Jadi Barang Bukti Kasus Tipikor, Renovasi Gedung Setda Cirebon Dilarang oleh Hakim
Sidang perkara dugaan korupsi yang menjerat mantan Wali Kota Cirebon, Nashrudin Azis, kembali bergulir di Pengadilan Tindak Pidana Korupsi Bandung, Selasa 10 Maret 2026.-DEDI HARYADI-RADARCIREBON.COM
BANDUNG, RADARCIREBON.COM - Sidang perkara dugaan korupsi yang menjerat mantan Wali Kota Cirebon, Nashrudin Azis, kembali bergulir di Pengadilan Tindak Pidana Korupsi Bandung, Selasa 10 Maret 2026.
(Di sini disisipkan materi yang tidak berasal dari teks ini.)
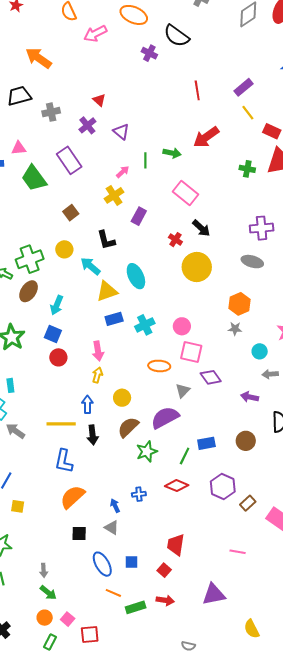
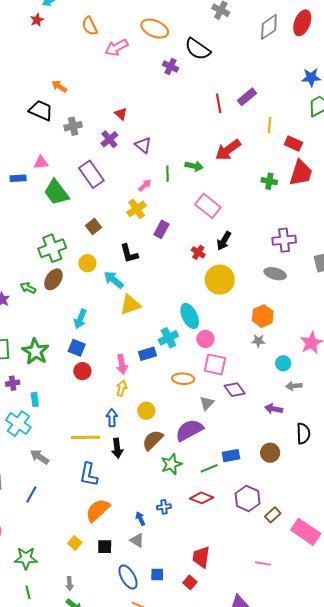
orange arrow: (39, 58) -> (59, 86), moved, size x0.6
purple rectangle: (244, 87) -> (247, 97), moved
black trapezoid: (19, 96) -> (41, 110), turned 40
yellow line: (248, 113) -> (269, 125), turned 42
black arrow: (201, 228) -> (224, 241), turned 78
green cross: (30, 259) -> (52, 248), moved
cyan ellipse: (136, 276) -> (190, 316), moved
brown ellipse: (29, 291) -> (53, 279), moved
blue rectangle: (114, 319) -> (147, 354), moved
gray arrow: (15, 431) -> (40, 457), moved
green line: (185, 456) -> (209, 468), turned 42
yellow square: (18, 506) -> (75, 543), moved, turned 32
Dalam sidang tersebut, majelis hakim mengabulkan permohonan penasihat hukum agar Gedung Sekretariat Daerah (Setda) Kota Cirebon tidak direnovasi selama proses persidangan berlangsung.
Permohonan itu diajukan tim penasihat hukum yang dipimpin Furqon Nurzaman dalam sidang ketiga perkara tersebut.
BACA JUGA:Update Kasus Gedung Setda Kota Cirebon, Kejaksaan Panggil Tiga Tersangka
Furqon menjelaskan, majelis hakim memerintahkan Jaksa Penuntut Umum (JPU) untuk memastikan agar Pemerintah Kota Cirebon tidak melakukan perubahan apa pun terhadap Gedung Setda hingga perkara ini memiliki kekuatan hukum tetap.
Menurutnya, dalam surat dakwaan yang dibacakan jaksa, Gedung Setda Kota Cirebon disebut sebagai salah satu objek yang berkaitan dengan dugaan tindak pidana dan telah dijadikan barang bukti dalam proses persidangan.
“Karena gedung tersebut menjadi bagian dari barang bukti dalam perkara ini, maka tidak boleh ada perubahan dalam bentuk apa pun, termasuk renovasi, sampai ada putusan hukum yang berkekuatan tetap,” kata Furqon usai persidangan.
Ia menegaskan, keputusan majelis hakim tersebut bertujuan menjaga kondisi barang bukti tetap utuh dan tidak berubah selama proses pembuktian di pengadilan berlangsung.
BACA JUGA:170 Pegawai Setda Kota Cirebon Akan Hijrah ke Grage City Mall! Ini Jadwal Relokasinya
Selain meminta agar tidak dilakukan renovasi, tim penasihat hukum juga memohon kepada majelis hakim agar diberikan akses seluas-luasnya untuk melakukan pemeriksaan terhadap dokumen serta kondisi fisik Gedung Setda Kota Cirebon.
Pemeriksaan tersebut rencananya akan melibatkan ahli guna mendukung proses pembelaan terhadap terdakwa.
Permohonan tersebut diajukan dengan mengacu pada ketentuan Pasal 54 dan Pasal 235 Kitab Undang-Undang Hukum Acara Pidana (KUHAP) yang mengatur hak tersangka atau terdakwa untuk mendapatkan pembelaan serta perlindungan terhadap barang bukti dalam proses hukum.
Furqon menegaskan, pihaknya tidak akan segan menempuh langkah hukum apabila terdapat pihak yang tetap melakukan renovasi terhadap gedung tersebut.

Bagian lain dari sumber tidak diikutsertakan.